Reinvención del mundo de cada día (por un cuento de Eduardo Galeano)


“Entonces nos haremos el amor, el tristecidio”

Hacía más de unos cuantos meses que cada uno dormía mirando el lado opuesto. En el medio de la cama quedaba un espacio vacío, que cada vez parecía ser más ancho. Ella clavaba la mirada en la pared y pensaba en todo lo que tenía que hacer al día siguiente. Él hacía lo mismo mirando la ventana, suspirando de vez en cuando. Hasta que el cansancio los vencía y se quedaban dormidos escuchando algún que otro bocinazo proveniente de la calle.
Los días pasaban sin novedad entre ellos. Cruzaban algunas palabras en la cena, se ponían de acuerdo en el pago del alquiler, los impuestos, por la lavandería paso yo, vos fuiste la semana pasada, alguna anécdota laboral, las quejas a la vuelta del supermercado, porque cada semana las cosas estaban más caras y de repente, los sorprendía el silencio.
Evitaban cruzarse en la casa, sobre todo los fines de semana. Cada uno inventaba una excusa, un cumpleaños, una reunión impostergable con amigos. Y cuando no encontraban pretextos para salir, estaban en habitaciones separadas. No se reclamaban nada, no se exigían presencia. Así fueron convirtiéndose en extraños conocidos que por cortesía o por costumbre aceptaban esa forma de convivir.

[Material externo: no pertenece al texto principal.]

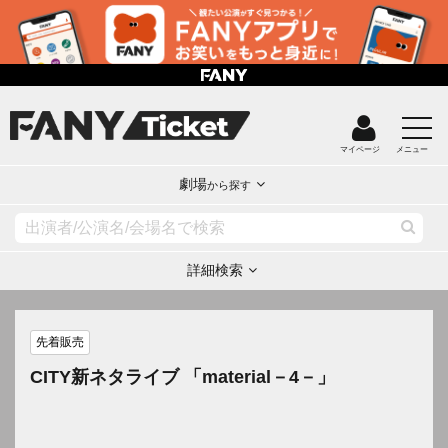
マイページ
メニュー
劇場
から探す
詳細検索
先着販売
CITY新ネタライブ 「material－4－」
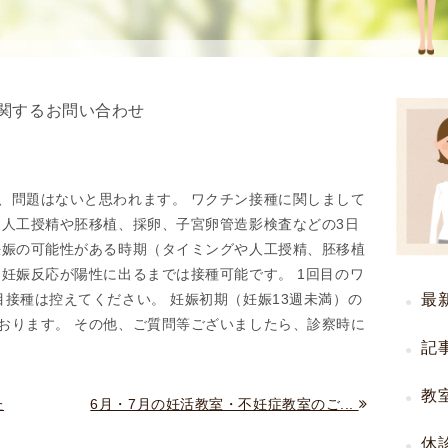
使
生
用
殖
し
補
て
助
関するお問い合わせ
の
医
治
療
療
（
タ
A
、問題はないと思われます。 ワクチン接種に関しまして
イ
R
 人工授精や胚移植、採卵、子宮卵管造影検査などの3日
ミ
T
妊娠の可能性がある時期（タイミングや人工授精、胚移植
ン
）
 妊娠反応が陽性に出るまでは接種可能です。 1回目のワ
グ
料
目接種は控えてください。 妊娠初期（妊娠13週未満）の
最
法
金
おります。 その他、ご質問等ございましたら、診察時に
人
記
工
授
教
た
6月・7月の妊活教室・不妊症教室のご...
精
休
（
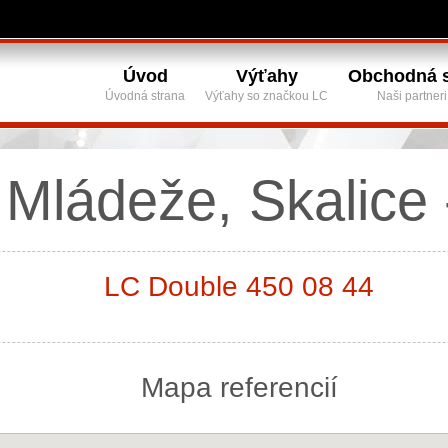
Úvod
Výťahy
Obchodná s
Úvodná strana
Výťahy so značkou LC
Naši partneri
Mládeže, Skalice 
LC Double 450 08 44
Mapa referencií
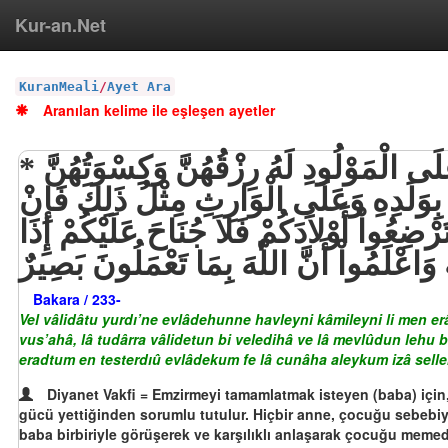
Kur-an.Net
KuranMeali
/
Ayet Ara
Aranılan kelime ile eşleşen ayetler
وَالْوَالِدَاتُ يُرْضِعْنَ أَوْلاَدَهُنَّ حَوْلَيْنِ كَامِلَيْنِ لِمَنْ أَرَادَ أَن يُتِمَّ الرَّضَاعَةَ وَعلَى الْمَوْلُودِ لَهُ رِزْقُهُنَّ وَكِسْوَتُهُنَّ
هُ بِوَلَدِهِ وَعَلَى الْوَارِثِ مِثْلُ ذَلِكَ فَإِنْ
ضِعُواْ أَوْلاَدَكُمْ فَلاَ جُنَاحَ عَلَيْكُمْ إِذَا
َ وَاعْلَمُواْ أَنَّ اللّهَ بِمَا تَعْمَلُونَ بَصِيرٌ
Bakara / 233-
Vel vâlidâtu yurdı’ne evlâdehunne havleyni kâmileyni li men erâ
vus’ahâ, lâ tudârra vâlidetun bi veledihâ ve lâ mevlûdun lehu bi
eradtum en testerdıû evlâdekum fe lâ cunâha aleykum izâ selle
Diyanet Vakfi = Emzirmeyi tamamlatmak isteyen (baba) için, a
gücü yettiğinden sorumlu tutulur. Hiçbir anne, çocuğu sebebiyl
baba birbiriyle görüşerek ve karşılıklı anlaşarak çocuğu memed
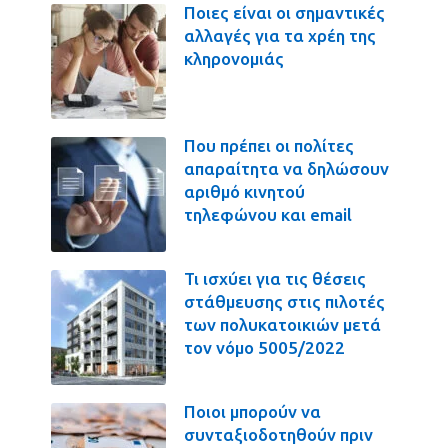
Ποιες είναι οι σημαντικές
αλλαγές για τα χρέη της
κληρονομιάς
Που πρέπει οι πολίτες
απαραίτητα να δηλώσουν
αριθμό κινητού
τηλεφώνου και email
Τι ισχύει για τις θέσεις
στάθμευσης στις πιλοτές
των πολυκατοικιών μετά
τον νόμο 5005/2022
Ποιοι μπορούν να
συνταξιοδοτηθούν πριν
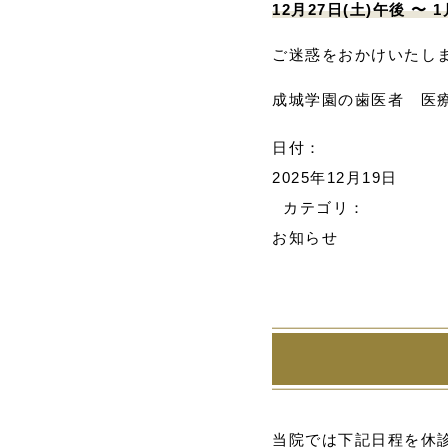
12月27日(土)午後 〜 1
ご迷惑をおかけいたし
成城学園の歯医者 医
日付：
2025年12月19日
カテゴリ：
お知らせ
当院では下記日程を休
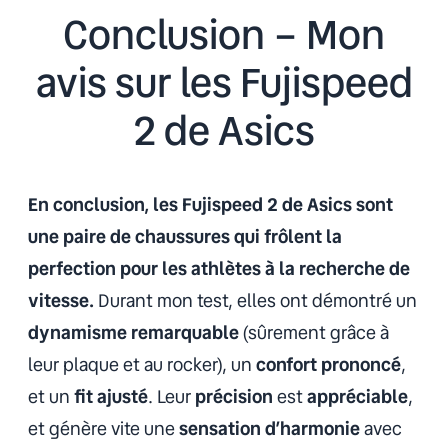
Conclusion – Mon
avis sur les Fujispeed
2 de Asics
En conclusion, les Fujispeed 2 de Asics sont
une paire de chaussures qui frôlent la
perfection pour les athlètes à la recherche de
vitesse.
Durant mon test, elles ont démontré un
dynamisme
remarquable
(sûrement grâce à
leur plaque et au rocker), un
confort
prononcé
,
et un
fit
ajusté
. Leur
précision
est
appréciable
,
et génère vite une
sensation
d’harmonie
avec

Una noche, estando acostados, sucedió que se rozaron los pies y se hicieron cosquillas. Entonces volvieron a mirarse en la oscuridad y se sonrieron como desde otro tiempo. Se tocaron la cara, se recordaron. Recorrieron cada camino conocido en la piel del otro. Se sintieron hermosos. Cruzaron ese espacio vacío que se había instalado entre ellos y pudieron sentirse otra vez. Respondieron y obedecieron a cada impulso de sus cuerpos hasta quedar extenuados, cada uno del lado de la cama que le correspondía. Entonces, otra vez el silencio como un espacio imposible de colmar, una transparencia inevitable que se tejía separándolos.
Y aunque pensaron que hacer el amor podía ser un puente que les permitiera cruzar ese espacio, comprendieron que no era suficiente, porque para inventar el mundo de cada día el amor también debía hacerse con palabras.